[Transcribed page contents]
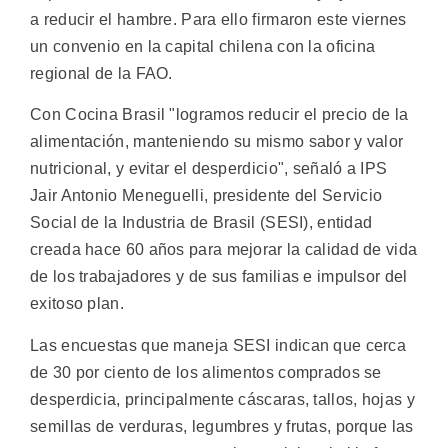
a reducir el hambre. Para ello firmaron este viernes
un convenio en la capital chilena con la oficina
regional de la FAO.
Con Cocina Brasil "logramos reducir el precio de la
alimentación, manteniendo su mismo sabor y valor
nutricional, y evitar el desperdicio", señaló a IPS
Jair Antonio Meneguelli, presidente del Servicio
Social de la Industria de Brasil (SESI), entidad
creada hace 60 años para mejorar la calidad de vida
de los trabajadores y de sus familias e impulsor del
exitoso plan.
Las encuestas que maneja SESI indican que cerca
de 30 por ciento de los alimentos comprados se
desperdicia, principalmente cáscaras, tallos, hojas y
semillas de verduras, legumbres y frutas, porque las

* **Exercise aim**
Every record above must be copied exactly, and no picture may appear in the copy.

* **Answer**
a reducir el hambre. Para ello firmaron este viernes
un convenio en la capital chilena con la oficina
regional de la FAO.
Con Cocina Brasil "logramos reducir el precio de la
alimentación, manteniendo su mismo sabor y valor
nutricional, y evitar el desperdicio", señaló a IPS
Jair Antonio Meneguelli, presidente del Servicio
Social de la Industria de Brasil (SESI), entidad
creada hace 60 años para mejorar la calidad de vida
de los trabajadores y de sus familias e impulsor del
exitoso plan.
Las encuestas que maneja SESI indican que cerca
de 30 por ciento de los alimentos comprados se
desperdicia, principalmente cáscaras, tallos, hojas y
semillas de verduras, legumbres y frutas, porque las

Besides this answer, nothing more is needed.